[Task to carry out]:
The records beneath should be printed exactly, and the pictures are to be left out.

(Page-level text extractions)
•••
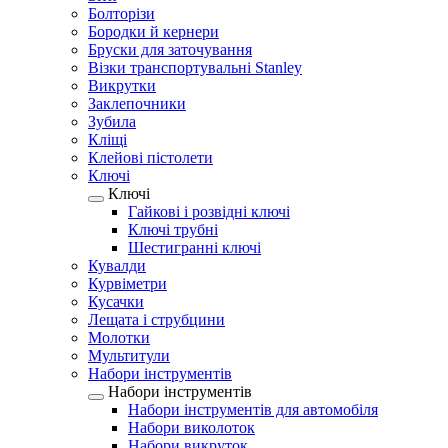
Болторізи
Бородки й кернери
Бруски для заточування
Візки транспортувальні Stanley
Викрутки
Заклепочники
Зубила
Кліщі
Клейові пістолети
Ключі
Ключі
Гайкові і розвідні ключі
Ключі трубні
Шестигранні ключі
Кувалди
Курвіметри
Кусачки
Лещата і струбцини
Молотки
Мультитули
Набори інструментів
Набори інструментів
Набори інструментів для автомобіля
Набори виколоток
Набори викруток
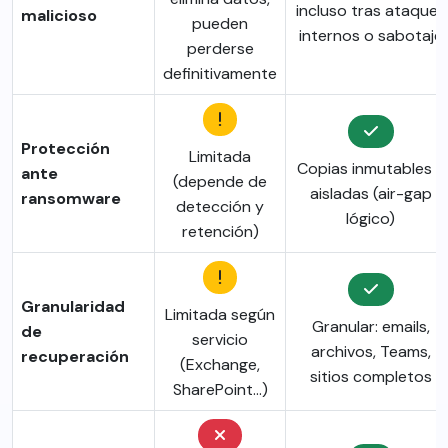
incluso tras ataques
malicioso
pueden
internos o sabotaje
perderse
definitivamente
Protección
Limitada
Copias inmutables y
ante
(depende de
aisladas (air-gap
ransomware
detección y
lógico)
retención)
Granularidad
Limitada según
Granular: emails,
de
servicio
archivos, Teams,
recuperación
(Exchange,
sitios completos
SharePoint...)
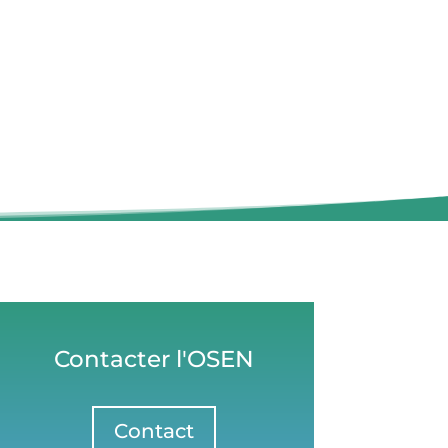
Contacter l'OSEN
Contact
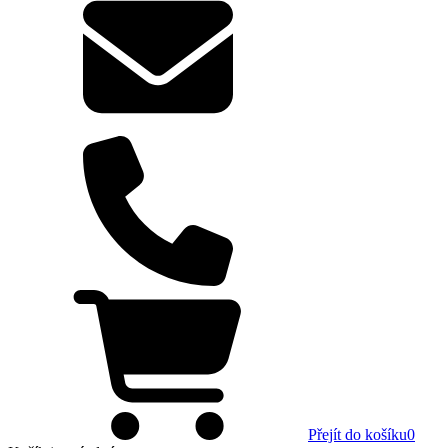
Přejít do košíku
0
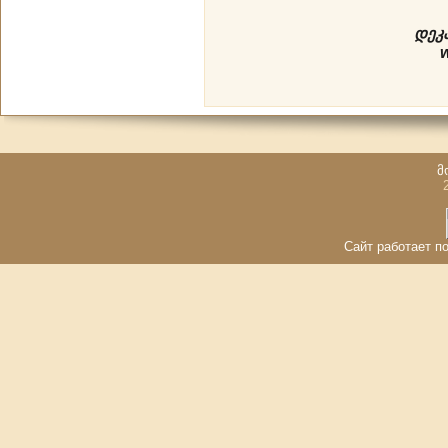
დეკ
მ
Сайт работает по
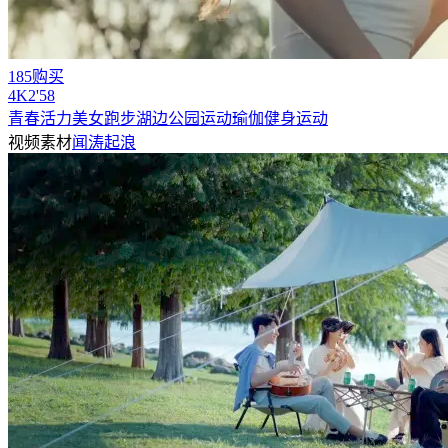
185购买
4
K
2'58
青春活力美女跑步湖边公园运动瑜伽健身运动
视频素材
闻涛起浪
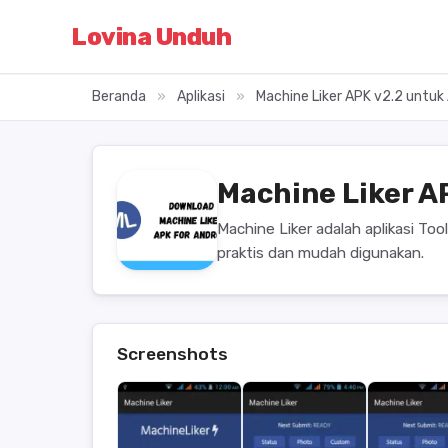
Lovina Unduh
Beranda
»
Aplikasi
»
Machine Liker APK v2.2 untuk
Machine Liker A
Machine Liker adalah aplikasi To
praktis dan mudah digunakan.
Screenshots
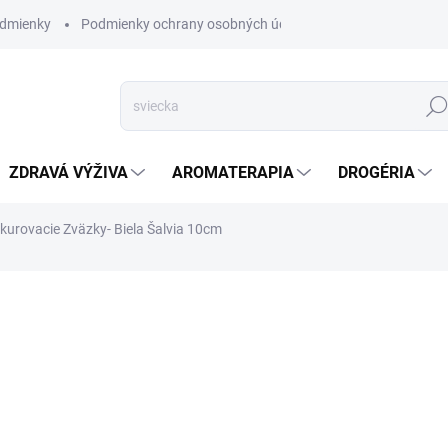
dmienky
Podmienky ochrany osobných údajov
Hľad
ZDRAVÁ VÝŽIVA
AROMATERAPIA
DROGÉRIA
urovacie Zväzky- Biela Šalvia 10cm
a
SKLADOM
(>5 KS)
Salvia Apiana
tiež známa a
obyvateľmi Strednej Ameriky
DETAILNÉ INFORMÁCIE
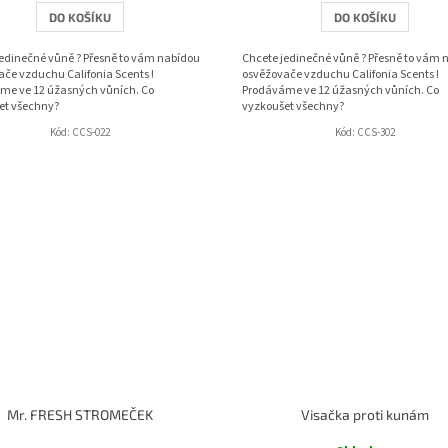
DO KOŠÍKU
DO KOŠÍKU
jedinečné vůně ? Přesně to vám nabídou
Chcete jedinečné vůně ? Přesně to vám 
če vzduchu Califonia Scents !
osvěžovače vzduchu Califonia Scents !
me ve 12 úžasných vůních. Co
Prodáváme ve 12 úžasných vůních. Co
et všechny?
vyzkoušet všechny?
Kód:
CCS-022
Kód:
CCS-302
Mr. FRESH STROMEČEK
Visačka proti kunám
Průměrné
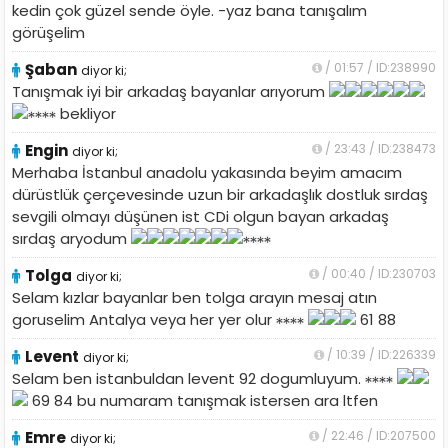
kedin çok güzel sende öyle. -yaz bana tanışalım
görüşelim
Şaban
/ 01:57 / ID:238990
diyor ki;
Tanışmak iyi bir arkadaş bayanlar arıyorum
bekliyor
Engin
/ 23:43 / ID:238473
diyor ki;
Merhaba İstanbul anadolu yakasında beyim amacım
dürüstlük çerçevesinde uzun bir arkadaşlık dostluk sırdaş
sevgili olmayı düşünen ist CDi olgun bayan arkadaş
sırdaş aryodum
Tolga
/ 00:40 / ID:230703
diyor ki;
Selam kızlar bayanlar ben tolga arayın mesaj atın
goruselim Antalya veya her yer olur
61 88
Levent
/ 10:39 / ID:226339
diyor ki;
Selam ben istanbuldan levent 92 dogumluyum.
69 84 bu numaram tanışmak istersen ara ltfen
Emre
/ 22:46 / ID:207500
diyor ki;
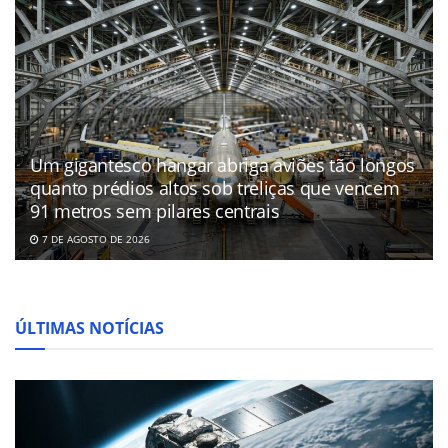
Um gigantesco hangar abriga aviões tão longos
quanto prédios altos sob treliças que vencem
91 metros sem pilares centrais
7 DE AGOSTO DE 2026
ÚLTIMAS NOTÍCIAS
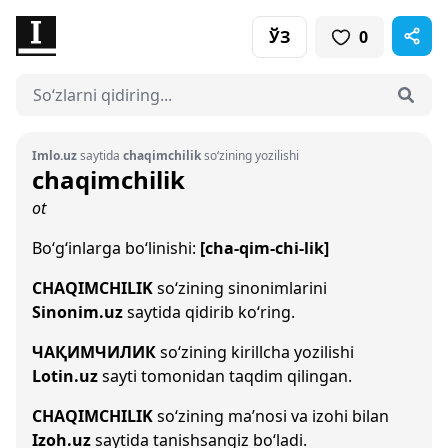
ЎЗ
0
Imlo.uz
saytida
chaqimchilik
so‘zining yozilishi
chaqimchilik
ot
Bo‘g‘inlarga bo‘linishi:
[cha-qim-chi-lik]
CHAQIMCHILIK
so‘zining sinonimlarini
Sinonim.uz
saytida qidirib ko‘ring.
ЧАҚИМЧИЛИК
so‘zining kirillcha yozilishi
Lotin.uz
sayti tomonidan taqdim qilingan.
CHAQIMCHILIK
so‘zining ma’nosi va izohi bilan
Izoh.uz
saytida tanishsangiz bo‘ladi.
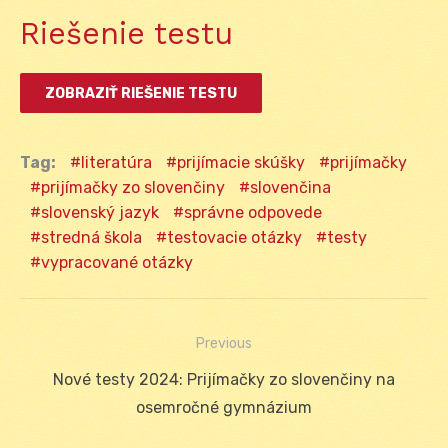
Riešenie testu
Tag:
literatúra
prijímacie skúšky
prijímačky
prijímačky zo slovenčiny
slovenčina
slovenský jazyk
správne odpovede
stredná škola
testovacie otázky
testy
vypracované otázky
Previous
Navigácia
Previous
Nové testy 2024: Prijímačky zo slovenčiny na
v
post:
osemročné gymnázium
článku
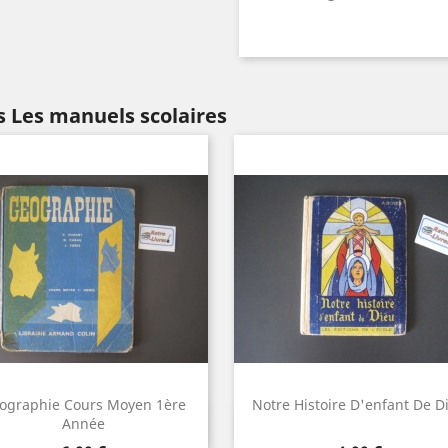
 Les manuels scolaires
ographie Cours Moyen 1ère
Notre Histoire D'enfant De D
Aperçu rapide
Aperçu rapide


Année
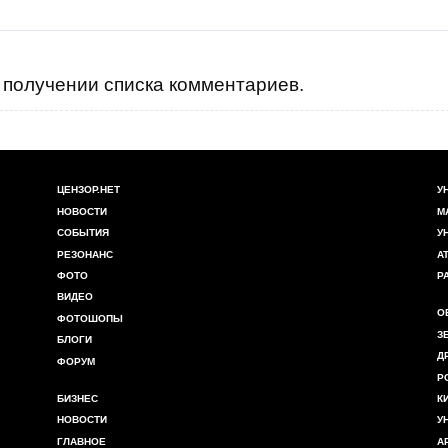
получении списка комментариев.
ЦЕНЗОР.НЕТ
У
НОВОСТИ
М
СОБЫТИЯ
У
РЕЗОНАНС
А
ФОТО
Р
ВИДЕО
О
ФОТОШОПЫ
З
БЛОГИ
Д
ФОРУМ
Р
БИЗНЕС
К
НОВОСТИ
У
ГЛАВНОЕ
А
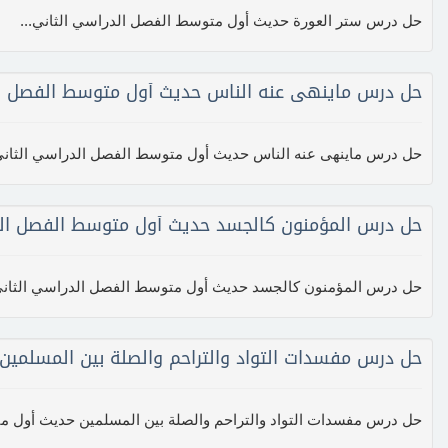
حل درس ستر العورة حديث أول متوسط الفصل الدراسي الثاني...
حل درس ماينهى عنه الناس حديث أول متوسط الفصل ال
حل درس ماينهى عنه الناس حديث أول متوسط الفصل الدراسي الثاني.
حل درس المؤمنون كالجسد حديث أول متوسط الفصل الد
حل درس المؤمنون كالجسد حديث أول متوسط الفصل الدراسي الثاني.
حل درس مفسدات التواد والتراحم والصلة بين المسلمين
حل درس مفسدات التواد والتراحم والصلة بين المسلمين حديث أول مت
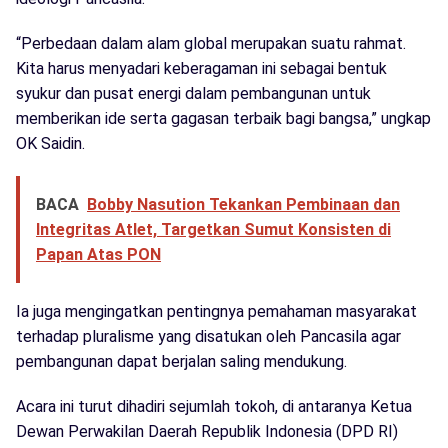
“Perbedaan dalam alam global merupakan suatu rahmat.
Kita harus menyadari keberagaman ini sebagai bentuk
syukur dan pusat energi dalam pembangunan untuk
memberikan ide serta gagasan terbaik bagi bangsa,” ungkap
OK Saidin.
BACA
Bobby Nasution Tekankan Pembinaan dan
Integritas Atlet, Targetkan Sumut Konsisten di
Papan Atas PON
Ia juga mengingatkan pentingnya pemahaman masyarakat
terhadap pluralisme yang disatukan oleh Pancasila agar
pembangunan dapat berjalan saling mendukung.
Acara ini turut dihadiri sejumlah tokoh, di antaranya Ketua
Dewan Perwakilan Daerah Republik Indonesia (DPD RI)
•••
[Task output]:
Болторізи
Бородки й кернери
Бруски для заточування
Візки транспортувальні Stanley
Викрутки
Заклепочники
Зубила
Кліщі
Клейові пістолети
Ключі
Ключі
Гайкові і розвідні ключі
Ключі трубні
Шестигранні ключі
Кувалди
Курвіметри
Кусачки
Лещата і струбцини
Молотки
Мультитули
Набори інструментів
Набори інструментів
Набори інструментів для автомобіля
Набори виколоток
Набори викруток
incluso tras ataques
malicioso
pueden
internos o sabotaje
perderse
definitivamente
Protección
Limitada
Copias inmutables y
ante
(depende de
aisladas (air-gap
ransomware
detección y
lógico)
retención)
Granularidad
Limitada según
Granular: emails,
de
servicio
archivos, Teams,
recuperación
(Exchange,
sitios completos
SharePoint...)
Contacter l'OSEN
Contact
Přejít do košíku
0
დეკ
მ
Сайт работает по
185购买
4
K
2'58
青春活力美女跑步湖边公园运动瑜伽健身运动
视频素材
闻涛起浪
Lovina Unduh
Beranda
»
Aplikasi
»
Machine Liker APK v2.2 untuk
Machine Liker A
Machine Liker adalah aplikasi To
praktis dan mudah digunakan.
Screenshots
dmienky
Podmienky ochrany osobných údajov
Hľad
ZDRAVÁ VÝŽIVA
AROMATERAPIA
DROGÉRIA
urovacie Zväzky- Biela Šalvia 10cm
a
SKLADOM
(>5 KS)
Salvia Apiana
tiež známa a
obyvateľmi Strednej Ameriky
DETAILNÉ INFORMÁCIE
DO KOŠÍKU
DO KOŠÍKU
jedinečné vůně ? Přesně to vám nabídou
Chcete jedinečné vůně ? Přesně to vám 
če vzduchu Califonia Scents !
osvěžovače vzduchu Califonia Scents !
me ve 12 úžasných vůních. Co
Prodáváme ve 12 úžasných vůních. Co
et všechny?
vyzkoušet všechny?
Kód:
CCS-022
Kód:
CCS-302
Mr. FRESH STROMEČEK
Visačka proti kunám
Průměrné
kedin çok güzel sende öyle. -yaz bana tanışalım
görüşelim
Şaban
/ 01:57 / ID:238990
diyor ki;
Tanışmak iyi bir arkadaş bayanlar arıyorum
bekliyor
Engin
/ 23:43 / ID:238473
diyor ki;
Merhaba İstanbul anadolu yakasında beyim amacım
dürüstlük çerçevesinde uzun bir arkadaşlık dostluk sırdaş
sevgili olmayı düşünen ist CDi olgun bayan arkadaş
sırdaş aryodum
Tolga
/ 00:40 / ID:230703
diyor ki;
Selam kızlar bayanlar ben tolga arayın mesaj atın
goruselim Antalya veya her yer olur
61 88
Levent
/ 10:39 / ID:226339
diyor ki;
Selam ben istanbuldan levent 92 dogumluyum.
69 84 bu numaram tanışmak istersen ara ltfen
Emre
/ 22:46 / ID:207500
diyor ki;
Um gigantesco hangar abriga aviões tão longos
quanto prédios altos sob treliças que vencem
91 metros sem pilares centrais
7 DE AGOSTO DE 2026
ÚLTIMAS NOTÍCIAS
ЎЗ
0
Imlo.uz
saytida
chaqimchilik
so‘zining yozilishi
chaqimchilik
ot
Bo‘g‘inlarga bo‘linishi:
[cha-qim-chi-lik]
CHAQIMCHILIK
so‘zining sinonimlarini
Sinonim.uz
saytida qidirib ko‘ring.
ЧАҚИМЧИЛИК
so‘zining kirillcha yozilishi
Lotin.uz
sayti tomonidan taqdim qilingan.
CHAQIMCHILIK
so‘zining ma’nosi va izohi bilan
Izoh.uz
saytida tanishsangiz bo‘ladi.
Riešenie testu
Tag:
literatúra
prijímacie skúšky
prijímačky
prijímačky zo slovenčiny
slovenčina
slovenský jazyk
správne odpovede
stredná škola
testovacie otázky
testy
vypracované otázky
Previous
Navigácia
Previous
Nové testy 2024: Prijímačky zo slovenčiny na
v
post:
osemročné gymnázium
článku
 Les manuels scolaires
ographie Cours Moyen 1ère
Notre Histoire D'enfant De D
Aperçu rapide
Aperçu rapide


Année
получении списка комментариев.
ЦЕНЗОР.НЕТ
У
НОВОСТИ
М
СОБЫТИЯ
У
РЕЗОНАНС
А
ФОТО
Р
ВИДЕО
О
ФОТОШОПЫ
З
БЛОГИ
Д
ФОРУМ
Р
БИЗНЕС
К
НОВОСТИ
У
ГЛАВНОЕ
А
حل درس ستر العورة حديث أول متوسط الفصل الدراسي الثاني...
حل درس ماينهى عنه الناس حديث أول متوسط الفصل ال
حل درس ماينهى عنه الناس حديث أول متوسط الفصل الدراسي الثاني.
حل درس المؤمنون كالجسد حديث أول متوسط الفصل الد
حل درس المؤمنون كالجسد حديث أول متوسط الفصل الدراسي الثاني.
حل درس مفسدات التواد والتراحم والصلة بين المسلمين
حل درس مفسدات التواد والتراحم والصلة بين المسلمين حديث أول مت
“Perbedaan dalam alam global merupakan suatu rahmat.
Kita harus menyadari keberagaman ini sebagai bentuk
syukur dan pusat energi dalam pembangunan untuk
memberikan ide serta gagasan terbaik bagi bangsa,” ungkap
OK Saidin.
BACA
Bobby Nasution Tekankan Pembinaan dan
Integritas Atlet, Targetkan Sumut Konsisten di
Papan Atas PON
Ia juga mengingatkan pentingnya pemahaman masyarakat
terhadap pluralisme yang disatukan oleh Pancasila agar
pembangunan dapat berjalan saling mendukung.
Acara ini turut dihadiri sejumlah tokoh, di antaranya Ketua
Dewan Perwakilan Daerah Republik Indonesia (DPD RI)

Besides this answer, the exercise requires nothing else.